Android is a mobile operating system based on LINUX. It is currently developed by Google. Android is primarily designed for mobile and tablet devices but with a little modification to the interface, it today provides support for smart watches, televisions and cars. Despite being primarily developed for touchscreen inputs, it’s being used in gaming consoles, digital cameras and PC’s.
 
 
Android is the most widely used mobile OS and, as of 2013, the highest selling OS overall. Android devices sell more than Microsoft Windows, iOS, and Mac OS X devices combined, with sales in 2012, 2013 and 2014 close to the installed base of all PCs. As of July 2013, the Google Play store has had over 1 million Android apps published, and over 50 billion apps downloaded. A developer survey conducted in April–May 2013 found that 71% of mobile developers develop for Android. At Google I/O 2014, the company revealed that there were over 1 billion active monthly Android users, up from 538 million in June 2013. – Wikipedia.
 
With much of a dominance, there are myths about Android that people actually believe. Some of them are
 
1. Google created Android:
Google owns Android but didn’t develop it initially. Android was developed by  Andy Rubin, Rich Miner, Nick Sears, and Chris White in Palo Alto, California in 2003 and later Google acquired Android Inc. on August 17, 2005. The first commercially available smartphone running Android was the HTC Dream, released on October 22, 2008.
2. Android skins:
With every new Android phone being born from a third party manufacturer, the word Android skin is thrown around so much. But they aren’t exactly skins, but different versions of Android. AOSP (Stock Android) is the basic version of Android that Google provides the manufacturer to work on and Touchwiz, Sense etc are just versions of Android.
 
3. Benchmarks determine performance:
Benchmarks are nothing but just numbers. There are Android phones with lower benchmarks that run smoother than the absolute benchmark beasts.

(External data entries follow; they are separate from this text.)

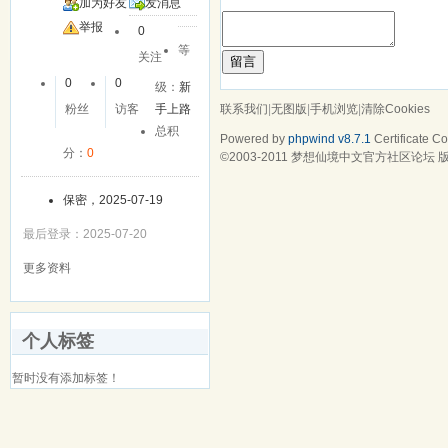
加为好友
发消息
举报
0
等
关注
留言
0
0
级：
新
联系我们
|
无图版
|
手机浏览
|
清除Cookies
粉丝
访客
手上路
总积
Powered by
phpwind v8.7.1
Certificate
Cop
分：
0
©2003-2011
梦想仙境中文官方社区论坛
版
保密，2025-07-19
最后登录：2025-07-20
更多资料
个人标签
暂时没有添加标签！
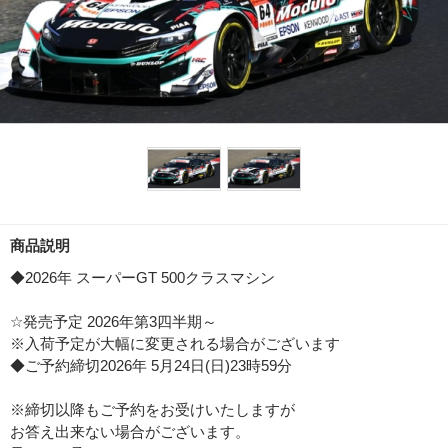
商品説明
◆2026年 スーパーGT 500クラスマシン
☆発売予定 2026年第3四半期～
※入荷予定が大幅に変更される場合がございます
◆ご予約締切2026年 5月24日(日)23時59分
※締切以降もご予約をお受けいたしますが
お答え出来ない場合がございます。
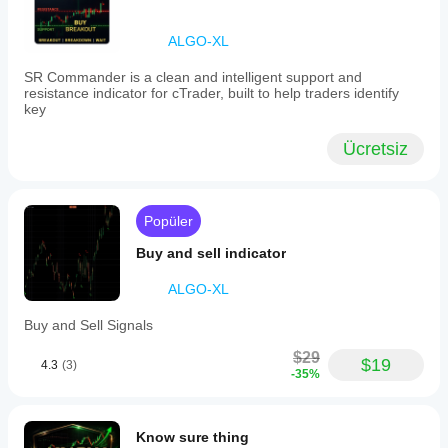
Windows
Çeşitli
dair
Gösterge
ve Mac'te
piyasa
örüşlerini
ALGO-XL
mevcuttur.
parametrelerini
koşullarında
ylaşan ilk
ayarlamalı
nasıl
işi olun!
SR Commander is a clean and intelligent support and
davrandığını
mıyım?
resistance indicator for cTrader, built to help traders identify
anlamak
Evet, göstergeyi
key
için
stratejinize
göstergeyi
uyarlamak için
Ücretsiz
farklı
parametreleri
sembollere
değiştirebilirsiniz
.
ve
dönemlere
Popüler
uygulayın
.
Buy and sell indicator
ALGO-XL
Buy and Sell Signals
$29
$19
4.3
(3)
-35%
Know sure thing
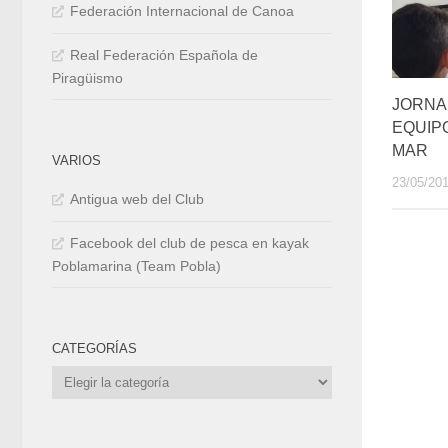
Federación Internacional de Canoa
Real Federación Española de
Piragüismo
JORNA
EQUIP
MAR
VARIOS
23/05/20
Antigua web del Club
Facebook del club de pesca en kayak
Poblamarina (Team Pobla)
CATEGORÍAS
Categorías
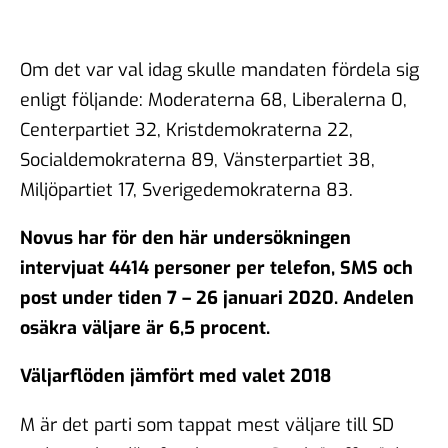
Om det var val idag skulle mandaten fördela sig
enligt följande: Moderaterna 68, Liberalerna 0,
Centerpartiet 32, Kristdemokraterna 22,
Socialdemokraterna 89, Vänsterpartiet 38,
Miljöpartiet 17, Sverigedemokraterna 83.
Novus har för den här undersökningen
intervjuat 4414 personer per telefon, SMS och
post under tiden 7 – 26 januari 2020. Andelen
osäkra väljare är 6,5 procent.
Väljarflöden jämfört med valet 2018
M är det parti som tappat mest väljare till SD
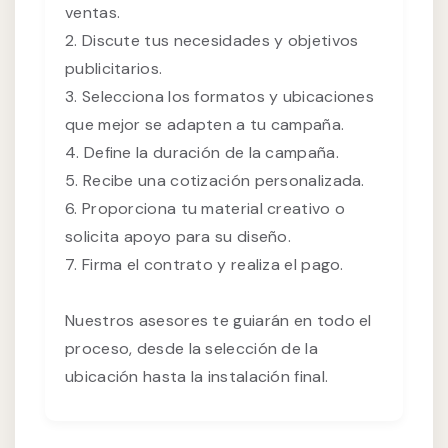
ventas.
2. Discute tus necesidades y objetivos
publicitarios.
3. Selecciona los formatos y ubicaciones
que mejor se adapten a tu campaña.
4. Define la duración de la campaña.
5. Recibe una cotización personalizada.
6. Proporciona tu material creativo o
solicita apoyo para su diseño.
7. Firma el contrato y realiza el pago.
Nuestros asesores te guiarán en todo el
proceso, desde la selección de la
ubicación hasta la instalación final.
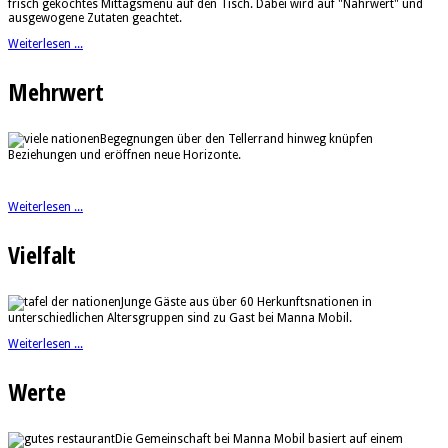
frisch gekochtes Mittagsmenü auf den Tisch. Dabei wird auf "Nährwert" und
ausgewogene Zutaten geachtet.
Weiterlesen ...
Mehrwert
Begegnungen über den Tellerrand hinweg knüpfen
Beziehungen und eröffnen neue Horizonte.
Weiterlesen ...
Vielfalt
Junge Gäste aus über 60 Herkunftsnationen in
unterschiedlichen Altersgruppen sind zu Gast bei Manna Mobil.
Weiterlesen ...
Werte
Die Gemeinschaft bei Manna Mobil basiert auf einem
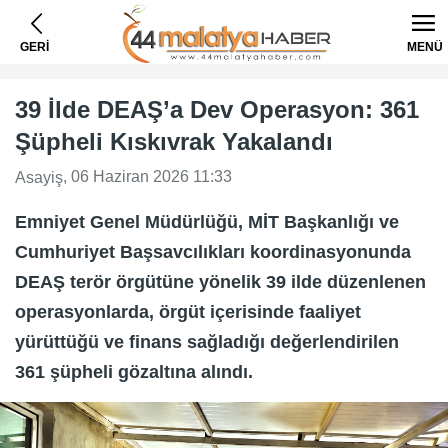
GERİ
MENÜ
39 İlde DEAŞ’a Dev Operasyon: 361
Şüpheli Kıskıvrak Yakalandı
, 06 Haziran 2026 11:33
Asayiş
Emniyet Genel Müdürlüğü, MİT Başkanlığı ve
Cumhuriyet Başsavcılıkları koordinasyonunda
DEAŞ terör örgütüne yönelik 39 ilde düzenlenen
operasyonlarda, örgüt içerisinde faaliyet
yürüttüğü ve finans sağladığı değerlendirilen
361 şüpheli gözaltına alındı.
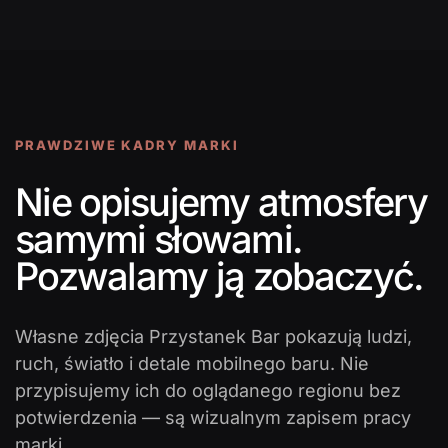
PRAWDZIWE KADRY MARKI
Nie opisujemy atmosfery
samymi słowami.
Pozwalamy ją zobaczyć.
Własne zdjęcia Przystanek Bar pokazują ludzi,
ruch, światło i detale mobilnego baru. Nie
przypisujemy ich do oglądanego regionu bez
potwierdzenia — są wizualnym zapisem pracy
marki.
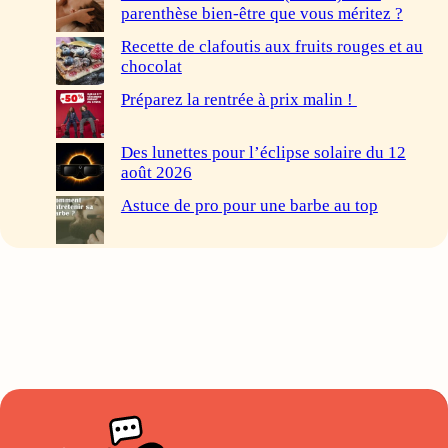
parenthèse bien-être que vous méritez ?
Recette de clafoutis aux fruits rouges et au
chocolat
Préparez la rentrée à prix malin !
Des lunettes pour l’éclipse solaire du 12
août 2026
Astuce de pro pour une barbe au top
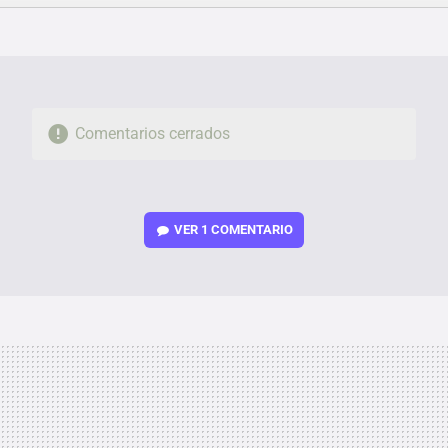
FACEBOOK
TWITTER
FLIPBOARD
E-
WHATSAPP
MAIL
Comentarios cerrados
VER
1 COMENTARIO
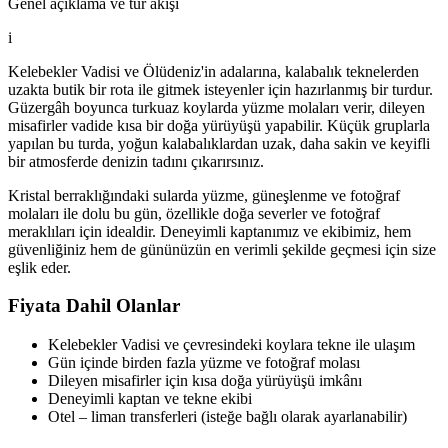
Genel açıklama ve tur akışı
i
Kelebekler Vadisi ve Ölüdeniz'in adalarına, kalabalık teknelerden
uzakta butik bir rota ile gitmek isteyenler için hazırlanmış bir turdur.
Güzergâh boyunca turkuaz koylarda yüzme molaları verir, dileyen
misafirler vadide kısa bir doğa yürüyüşü yapabilir. Küçük gruplarla
yapılan bu turda, yoğun kalabalıklardan uzak, daha sakin ve keyifli
bir atmosferde denizin tadını çıkarırsınız.
Kristal berraklığındaki sularda yüzme, güneşlenme ve fotoğraf
molaları ile dolu bu gün, özellikle doğa severler ve fotoğraf
meraklıları için idealdir. Deneyimli kaptanımız ve ekibimiz, hem
güvenliğiniz hem de gününüzün en verimli şekilde geçmesi için size
eşlik eder.
Fiyata Dahil Olanlar
Kelebekler Vadisi ve çevresindeki koylara tekne ile ulaşım
Gün içinde birden fazla yüzme ve fotoğraf molası
Dileyen misafirler için kısa doğa yürüyüşü imkânı
Deneyimli kaptan ve tekne ekibi
Otel – liman transferleri (isteğe bağlı olarak ayarlanabilir)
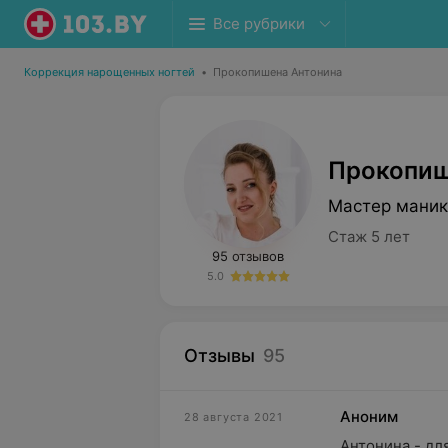
Все рубрики
Коррекция нарощенных ногтей
•
Прокопишена Антонина
Прокопиш
Мастер мани
Стаж 5 лет
95 отзывов
5.0
Отзывы
95
Аноним
28 августа 2021
Антонина - дл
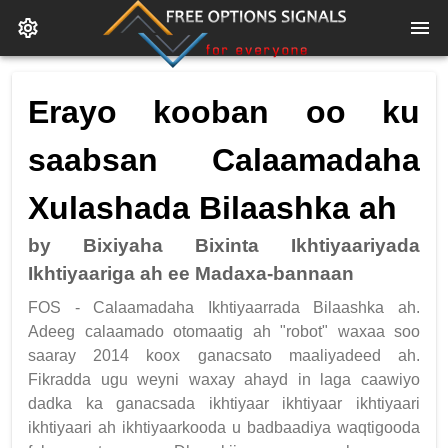
Erayo kooban oo ku
saabsan Calaamadaha
Xulashada Bilaashka ah
by Bixiyaha Bixinta Ikhtiyaariyada
Ikhtiyaariga ah ee Madaxa-bannaan
FOS - Calaamadaha Ikhtiyaarrada Bilaashka ah.
Adeeg calaamado otomaatig ah "robot" waxaa soo
saaray 2014 koox ganacsato maaliyadeed ah.
Fikradda ugu weyni waxay ahayd in laga caawiyo
dadka ka ganacsada ikhtiyaar ikhtiyaar ikhtiyaari
ikhtiyaari ah ikhtiyaarkooda u badbaadiya waqtigooda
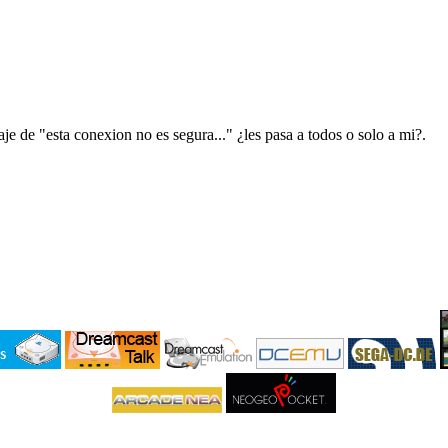
je de "esta conexion no es segura..." ¿les pasa a todos o solo a mi?.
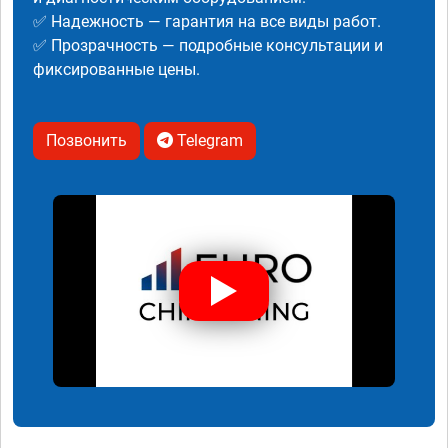
✅ Надежность — гарантия на все виды работ.
✅ Прозрачность — подробные консультации и
фиксированные цены.
Позвонить
Telegram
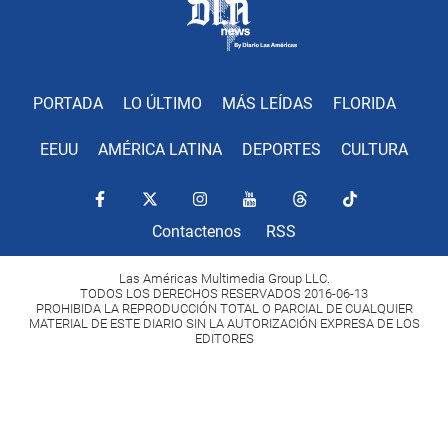
PORTADA
LO ÚLTIMO
MÁS LEÍDAS
FLORIDA
EEUU
AMÉRICA LATINA
DEPORTES
CULTURA
Contactenos
RSS
Las Américas Multimedia Group LLC.
TODOS LOS DERECHOS RESERVADOS 2016-06-13
PROHIBIDA LA REPRODUCCIÓN TOTAL O PARCIAL DE CUALQUIER
MATERIAL DE ESTE DIARIO SIN LA AUTORIZACIÓN EXPRESA DE LOS
EDITORES
Copyright Diario Las Américas 2022. All rights reserved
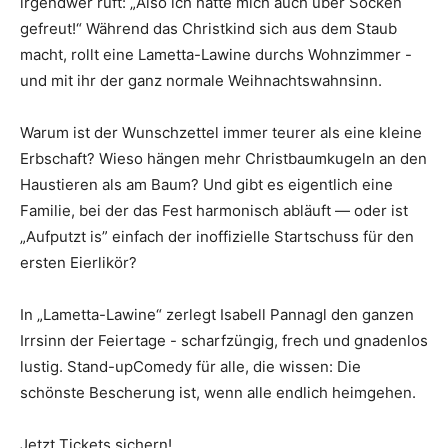
irgendwer ruft: „Also ich hätte mich auch über Socken
gefreut!“ Während das Christkind sich aus dem Staub
macht, rollt eine Lametta-Lawine durchs Wohnzimmer -
und mit ihr der ganz normale Weihnachtswahnsinn.
Warum ist der Wunschzettel immer teurer als eine kleine
Erbschaft? Wieso hängen mehr Christbaumkugeln an den
Haustieren als am Baum? Und gibt es eigentlich eine
Familie, bei der das Fest harmonisch abläuft — oder ist
„Aufputzt is” einfach der inoffizielle Startschuss für den
ersten Eierlikör?
In „Lametta-Lawine“ zerlegt Isabell Pannagl den ganzen
Irrsinn der Feiertage - scharfzüngig, frech und gnadenlos
lustig. Stand-upComedy für alle, die wissen: Die
schönste Bescherung ist, wenn alle endlich heimgehen.
Jetzt Tickets sichern!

4. Task killers improve performance:
Android manages tasks by itself and you don’t have to kill the tasks to improve battery life and performance. This was true in older versions, but in newer versions, it’s not the case.
5. Android crashes a lot:
With the newer versions, Android has no problem in giving the user a sweet experience, except when you root your device. Keep it stock and it stays solid.
 
6. All Androids are the same:
Android across phones are different in every way from boot up animations to the home screen, even the stock applications are different in phones manufactured by different manufacturers. There’s even a difference with how everything works and looks between cheap and flagship mobiles from the same manufacturer.  
7. Better specs mean better device:
Specs to a certain extent are important for the smooth performance of a device but that necessarily doesn’t mean that specs define everything. A device rocking a previous generation hardware can run as smooth as a device with the latest silicon in it. Moto X 2013 proved this by having a previous generation Snapdragon S4 Pro still giving the user a sweet experience.
 
8. Macs and Android don’t get along well:
“I have a MacBook/iMac, I’m not able to use my Android device with them” is what people say most of the time, Actually you can. You can send and receive files using Android app manager with no need to open iTunes or anything else.
9. Viruses attack Android:
Android phones stack up well against virus attacks until and unless you download an app or game from a third-party/ untrusted source from the internet.
 
10. Rooting is against law:
This myth evolved after Apple started getting mad at their users for jailbreaking their iPhones. Different courts got into finding whether rooting a device is against the laws framed by the manufacturer and the answer was “no”, but it stated that warranty can no longer be claimed.
 
11. Android is not open source:  
You can take Android Open Source Project (AOSP) code and make your own version of Android, unlike Microsoft or Apple where you’ll need permission to make a change in the way things work.
 
I’ve shared with you the top myths about Android, feel free to share in the comments if I had missed something.